Jersey currently has 312 active cases of coronavirus, with two virus-related deaths this week taking the total to 77.

'Focus on treatment'

Dr Harris - who's from the island - said people "need to know" how many people are currently have Covid in Jersey.

He said: "They need to see the trends in that process so they can see if more people are becoming infected, or if the numbers are going down.

"I see no reason those numbers wouldn't be published, they're published everywhere else so why would Jersey want to be different."

Senator Farnham said it was likely Jersey would see "peaks and troughs" and an increase in infections once schools return in September.

He added: "It is perhaps time now to stop publishing our case numbers and instead focus on treating people who become unwell with Covid, just as we do with every other medical condition."

'Open and transparent'

The politician argued the island should be able to do this because of its vaccination rates.

As of 22 August, nearly 72,000 people in Jersey are fully vaccinated - 67% of the population.

Mr Farnham said the Government of Jersey would begin a coronavirus booster vaccination programme from mid-September.

However, he acknowledged the decision to end publication was not for him to make alone, but for ministers and government experts to make "at the appropriate time".

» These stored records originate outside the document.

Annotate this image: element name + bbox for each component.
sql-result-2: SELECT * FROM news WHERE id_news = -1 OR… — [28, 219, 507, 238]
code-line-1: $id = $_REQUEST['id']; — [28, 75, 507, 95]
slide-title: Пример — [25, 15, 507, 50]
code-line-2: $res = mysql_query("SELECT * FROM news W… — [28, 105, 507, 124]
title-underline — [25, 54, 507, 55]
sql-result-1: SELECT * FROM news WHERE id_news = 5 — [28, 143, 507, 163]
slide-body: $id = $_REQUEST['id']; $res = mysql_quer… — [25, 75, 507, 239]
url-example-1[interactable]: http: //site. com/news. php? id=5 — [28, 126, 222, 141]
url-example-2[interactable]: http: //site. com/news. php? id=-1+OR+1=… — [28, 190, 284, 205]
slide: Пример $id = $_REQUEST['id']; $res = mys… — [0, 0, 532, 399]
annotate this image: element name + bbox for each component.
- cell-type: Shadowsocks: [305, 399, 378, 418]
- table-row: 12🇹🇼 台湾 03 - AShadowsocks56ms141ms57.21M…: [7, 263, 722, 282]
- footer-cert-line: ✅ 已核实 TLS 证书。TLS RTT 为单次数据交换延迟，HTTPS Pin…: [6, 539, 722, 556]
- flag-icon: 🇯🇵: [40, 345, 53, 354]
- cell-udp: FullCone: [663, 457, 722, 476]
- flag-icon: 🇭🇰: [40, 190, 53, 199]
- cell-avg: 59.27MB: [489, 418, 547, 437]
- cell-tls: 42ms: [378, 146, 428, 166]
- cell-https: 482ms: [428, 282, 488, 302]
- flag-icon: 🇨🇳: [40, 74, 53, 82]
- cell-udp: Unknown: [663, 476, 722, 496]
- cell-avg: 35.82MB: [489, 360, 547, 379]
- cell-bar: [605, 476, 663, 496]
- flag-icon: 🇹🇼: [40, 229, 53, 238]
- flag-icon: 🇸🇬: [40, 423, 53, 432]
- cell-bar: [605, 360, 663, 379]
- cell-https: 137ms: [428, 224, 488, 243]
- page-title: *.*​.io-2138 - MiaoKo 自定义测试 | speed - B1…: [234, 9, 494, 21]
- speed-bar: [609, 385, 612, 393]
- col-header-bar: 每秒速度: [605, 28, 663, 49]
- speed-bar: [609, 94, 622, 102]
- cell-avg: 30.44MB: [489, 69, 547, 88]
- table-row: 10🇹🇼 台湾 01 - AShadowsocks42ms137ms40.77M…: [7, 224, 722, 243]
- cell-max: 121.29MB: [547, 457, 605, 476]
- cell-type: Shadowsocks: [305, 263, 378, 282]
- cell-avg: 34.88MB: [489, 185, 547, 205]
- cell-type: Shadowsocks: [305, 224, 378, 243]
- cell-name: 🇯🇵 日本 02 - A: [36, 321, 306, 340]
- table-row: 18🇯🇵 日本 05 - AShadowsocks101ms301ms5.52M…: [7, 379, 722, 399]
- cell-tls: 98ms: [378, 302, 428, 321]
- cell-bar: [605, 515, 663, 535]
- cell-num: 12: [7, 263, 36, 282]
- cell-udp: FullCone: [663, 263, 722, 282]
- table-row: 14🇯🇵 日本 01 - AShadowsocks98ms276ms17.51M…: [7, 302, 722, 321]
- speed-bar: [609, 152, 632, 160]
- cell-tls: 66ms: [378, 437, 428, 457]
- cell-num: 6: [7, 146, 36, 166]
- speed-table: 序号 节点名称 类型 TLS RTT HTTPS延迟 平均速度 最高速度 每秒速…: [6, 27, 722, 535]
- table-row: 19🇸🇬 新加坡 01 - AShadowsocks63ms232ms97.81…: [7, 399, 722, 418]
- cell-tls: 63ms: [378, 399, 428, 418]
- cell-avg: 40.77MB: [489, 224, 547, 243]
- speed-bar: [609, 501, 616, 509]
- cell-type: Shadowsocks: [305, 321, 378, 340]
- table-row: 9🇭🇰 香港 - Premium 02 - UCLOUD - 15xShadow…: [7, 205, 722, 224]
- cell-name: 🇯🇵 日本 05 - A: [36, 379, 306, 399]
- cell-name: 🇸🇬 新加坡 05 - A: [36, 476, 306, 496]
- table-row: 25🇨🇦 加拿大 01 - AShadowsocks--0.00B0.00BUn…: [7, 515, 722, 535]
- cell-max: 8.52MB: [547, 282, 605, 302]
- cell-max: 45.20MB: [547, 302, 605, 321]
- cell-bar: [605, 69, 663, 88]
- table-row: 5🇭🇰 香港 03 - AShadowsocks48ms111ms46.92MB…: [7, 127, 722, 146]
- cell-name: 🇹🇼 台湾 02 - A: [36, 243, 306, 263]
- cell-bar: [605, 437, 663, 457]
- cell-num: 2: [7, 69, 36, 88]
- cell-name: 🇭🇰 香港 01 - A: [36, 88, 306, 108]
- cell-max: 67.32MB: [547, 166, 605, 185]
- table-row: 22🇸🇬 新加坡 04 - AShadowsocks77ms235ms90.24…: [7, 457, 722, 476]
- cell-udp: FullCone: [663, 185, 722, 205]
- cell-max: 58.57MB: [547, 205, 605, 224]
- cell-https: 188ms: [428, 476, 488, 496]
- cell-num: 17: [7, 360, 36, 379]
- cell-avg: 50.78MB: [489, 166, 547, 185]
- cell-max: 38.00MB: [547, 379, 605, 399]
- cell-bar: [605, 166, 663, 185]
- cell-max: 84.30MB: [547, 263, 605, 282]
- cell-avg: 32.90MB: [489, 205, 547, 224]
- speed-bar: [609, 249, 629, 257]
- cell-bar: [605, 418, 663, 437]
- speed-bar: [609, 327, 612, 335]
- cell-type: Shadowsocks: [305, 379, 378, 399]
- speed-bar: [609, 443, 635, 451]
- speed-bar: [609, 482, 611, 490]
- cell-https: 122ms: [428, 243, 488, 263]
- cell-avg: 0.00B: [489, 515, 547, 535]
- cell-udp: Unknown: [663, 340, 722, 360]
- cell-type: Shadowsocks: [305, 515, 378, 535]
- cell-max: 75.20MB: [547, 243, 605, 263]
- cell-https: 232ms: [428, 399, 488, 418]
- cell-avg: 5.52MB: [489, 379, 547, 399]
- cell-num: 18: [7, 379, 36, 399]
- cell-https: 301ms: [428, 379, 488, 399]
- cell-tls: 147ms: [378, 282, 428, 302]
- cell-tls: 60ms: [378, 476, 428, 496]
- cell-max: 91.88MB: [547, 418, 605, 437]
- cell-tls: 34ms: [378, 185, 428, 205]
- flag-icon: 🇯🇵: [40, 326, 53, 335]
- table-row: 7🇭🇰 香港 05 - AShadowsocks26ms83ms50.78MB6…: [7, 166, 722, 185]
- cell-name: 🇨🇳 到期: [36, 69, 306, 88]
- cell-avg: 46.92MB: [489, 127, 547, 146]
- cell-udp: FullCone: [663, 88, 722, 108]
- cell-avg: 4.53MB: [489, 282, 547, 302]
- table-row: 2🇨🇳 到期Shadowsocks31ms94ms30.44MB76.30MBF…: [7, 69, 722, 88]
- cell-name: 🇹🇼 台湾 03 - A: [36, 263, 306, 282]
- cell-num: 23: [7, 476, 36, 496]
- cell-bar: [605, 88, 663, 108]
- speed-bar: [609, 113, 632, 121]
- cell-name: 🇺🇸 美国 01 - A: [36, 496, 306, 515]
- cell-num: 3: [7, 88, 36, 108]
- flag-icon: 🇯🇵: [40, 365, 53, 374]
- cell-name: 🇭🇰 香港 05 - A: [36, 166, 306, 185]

The head of Jersey's scrutiny panel examining the government's Covid-19 response said it was important it was "open and transparent" with people as the pandemic was not over.

Deputy Mary Le Heggarat acknowledged it would be acceptable to reduce the frequency of reporting to two to three times a week.

She expressed concern if all reporting ended it would "be easy for us to forget that we are still in a pandemic" and people would be less careful.